* ACTIVITY *
Find the line containing "Free toiletries". Retype it and every line after it through the end of the entries, exactly as written, with nothing added.

━━ GIVEN INFORMATION

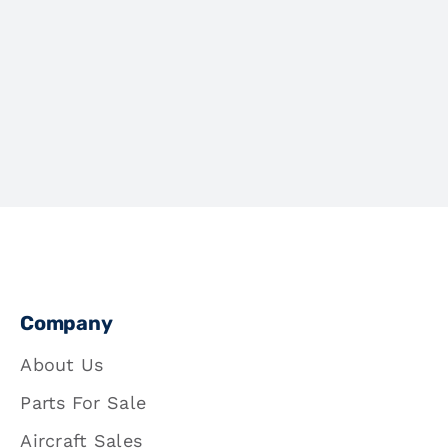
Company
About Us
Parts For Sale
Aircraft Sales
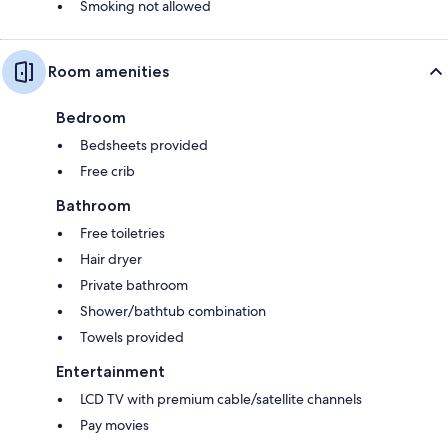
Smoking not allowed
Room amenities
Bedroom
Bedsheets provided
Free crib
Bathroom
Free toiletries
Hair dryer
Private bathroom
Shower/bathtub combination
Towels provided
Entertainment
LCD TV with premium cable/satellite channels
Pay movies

━━━━

* RESULT *
Free toiletries
Hair dryer
Private bathroom
Shower/bathtub combination
Towels provided
Entertainment
LCD TV with premium cable/satellite channels
Pay movies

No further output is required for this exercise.